BA/MS in math
MA in special ed
EdD in math education [ABD]
15 years teaching math from middle school to college and two serarate times as a math coach
National-board certified in Adolescent/Yound Adult Mathematics
I think that more than education in math, what we need are teachers that actually know progressive pedagogy. One of my son’s math teachers claimed he used constructivism. I asked him what constructivism is and he said, “A way of creating knowledge.” When I pressed what that meant, he told me I should read about it so that I knew what I was talking about. He didn’t know that while going for my EdD at Exeter I studied constructivism in math ed and it was clear he had no clue what constructivists practices were. It is shocking to me that most teachers really do not understand what students need in order to learn.

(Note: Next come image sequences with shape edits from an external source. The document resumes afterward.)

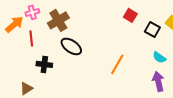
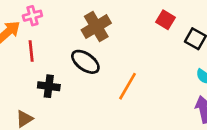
brown cross: (58, 20) -> (96, 27), moved
orange line: (117, 64) -> (127, 86), moved

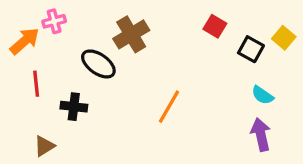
red line: (31, 51) -> (36, 84), moved
black ellipse: (85, 62) -> (98, 64), moved

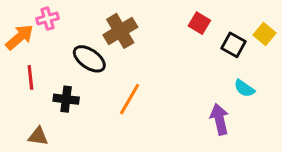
orange line: (169, 107) -> (130, 99), moved
purple arrow: (261, 135) -> (219, 119), moved
brown triangle: (44, 146) -> (38, 136), turned 40

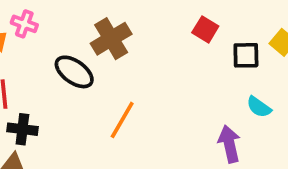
pink cross: (47, 19) -> (24, 24), turned 35
black square: (233, 45) -> (246, 55), turned -30
black cross: (66, 99) -> (22, 129), moved

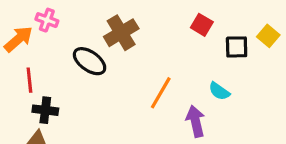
cyan semicircle: (259, 107) -> (219, 91), moved
orange line: (122, 120) -> (161, 93), moved
purple arrow: (229, 144) -> (195, 121), moved

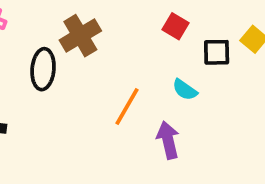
black ellipse: (90, 61) -> (43, 69), turned 60
cyan semicircle: (219, 91) -> (185, 90), moved

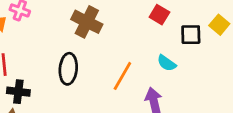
brown cross: (80, 36) -> (87, 22), turned -32
black ellipse: (43, 69) -> (68, 69), moved

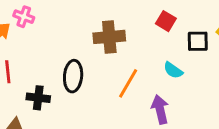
brown cross: (87, 22) -> (109, 37), moved, turned -32
black cross: (18, 92) -> (38, 98), moved

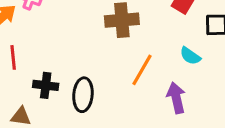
black ellipse: (73, 76) -> (83, 95), moved

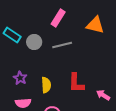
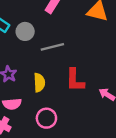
gray line: (62, 45) -> (52, 47), moved

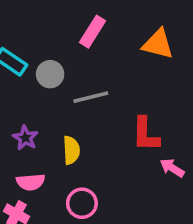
red L-shape: (75, 80) -> (146, 134), moved

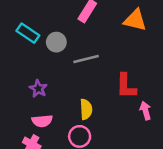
yellow semicircle: (71, 150) -> (86, 109), moved
pink arrow: (172, 168) -> (145, 111), turned 42

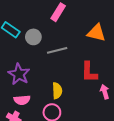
orange triangle: (135, 20) -> (96, 33), moved
purple star: (38, 89) -> (19, 74), size x1.5

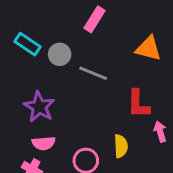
gray line: (57, 50) -> (93, 73), turned 36
yellow semicircle: (57, 91) -> (121, 146), moved

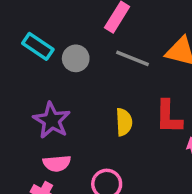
gray line: (93, 73) -> (133, 58), moved
yellow semicircle: (121, 146) -> (124, 122), moved

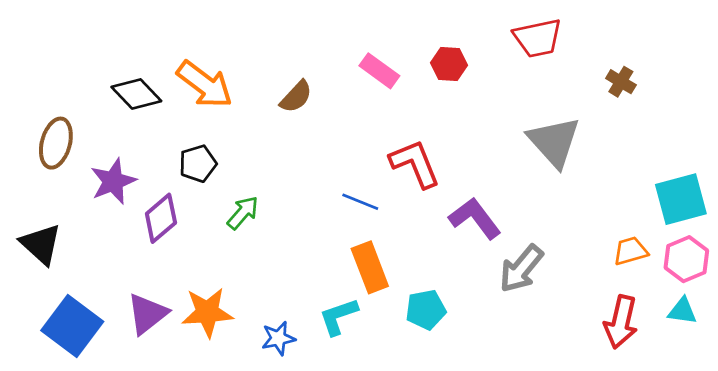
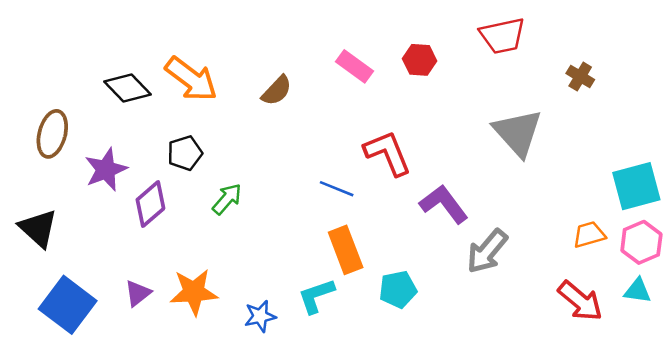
purple triangle: (147, 314) -> (138, 293), size x0.7
red arrow: (621, 322) -> (580, 301), turned -63

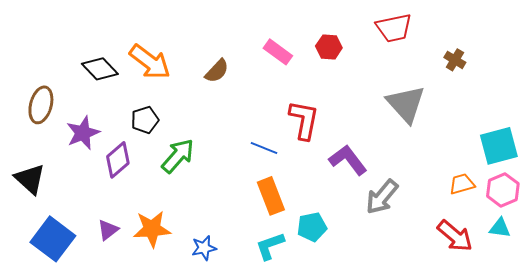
red L-shape: (388, 153) -> (304, 120), turned 33
green arrow: (227, 199) -> (178, 156), size x1.4
cyan L-shape: (316, 296) -> (270, 246), moved

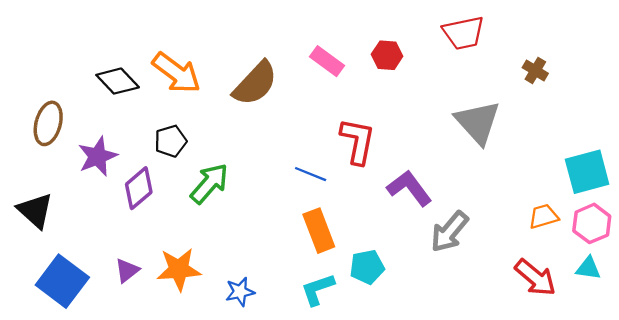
brown semicircle: (217, 71) -> (255, 83), size x1.6

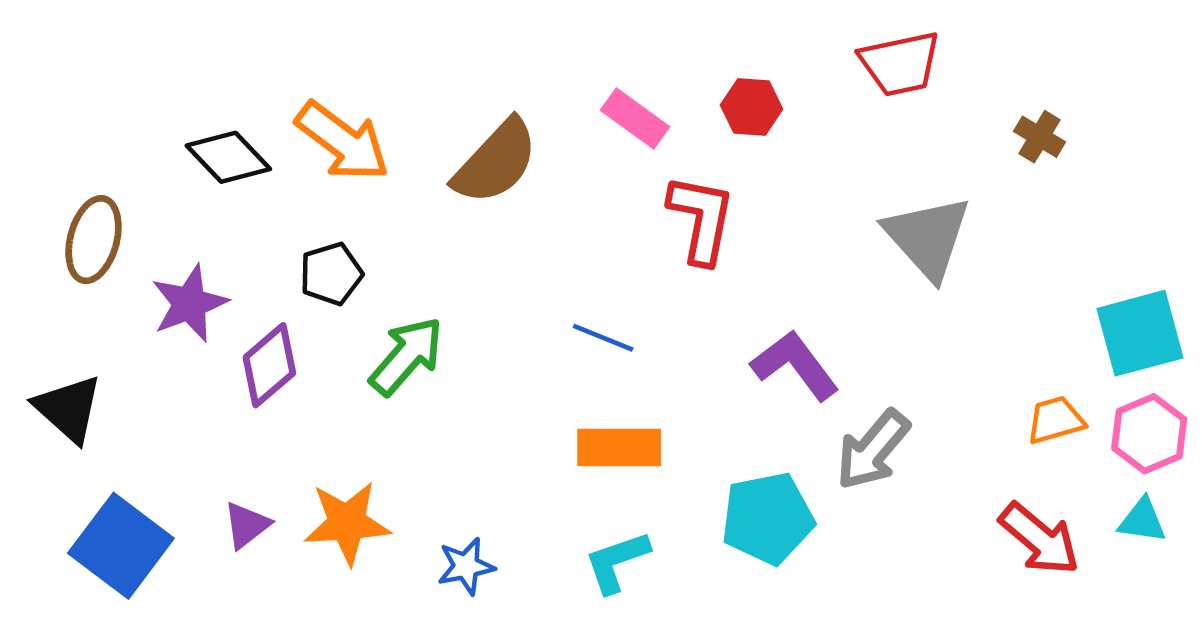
red L-shape: (358, 141) -> (701, 219), moved
orange rectangle: (319, 231) -> (619, 447), turned -69
cyan pentagon: (367, 267) -> (768, 518), moved, size x1.4

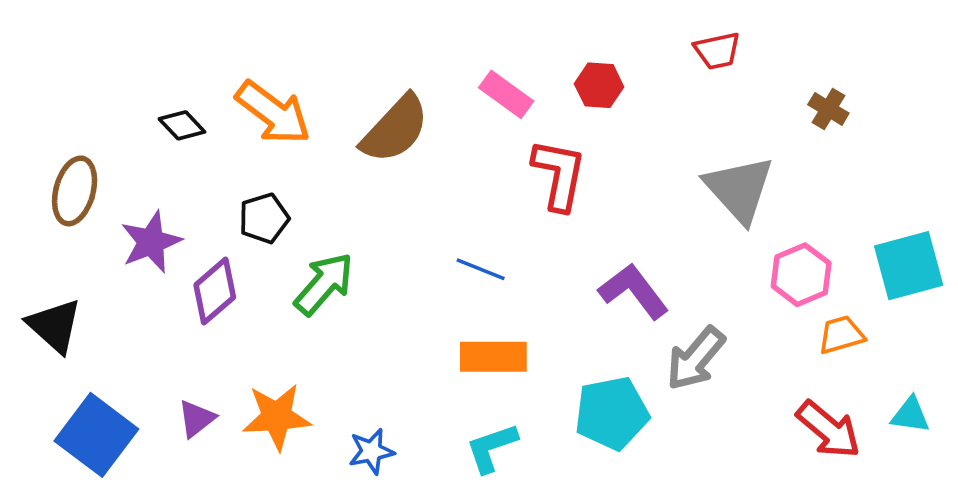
red trapezoid: (900, 64) -> (717, 51), size x0.7
black diamond: (228, 157) -> (182, 125), size x0.7
pink hexagon: (1149, 434) -> (801, 275), moved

But that’s not really the problem. Our educational system is 120 years old and was created so men could run a farm or small business and women to be a farm-wife with her egg money or be a secretary in the city. Teachers went to normal schools to learn how to teach, often without a degree in a non-educational field and as soon as she got married she had to leave the field so good luck getting real-life experience in the classroom. Our educational system is still at heart the one started by John Dewey in the early 1900s. The comparison I make with all of these new programs and inititives is take a 120-year old how and fix the roof and repaint it but don’t fix the walls or the foundation. What do you have? A 120-year old house that looks nice until it falls down. It wasn’t until NCLB that it was actually required that teachers be educated in the field they teach (some states had the requirement earlier so YMMV).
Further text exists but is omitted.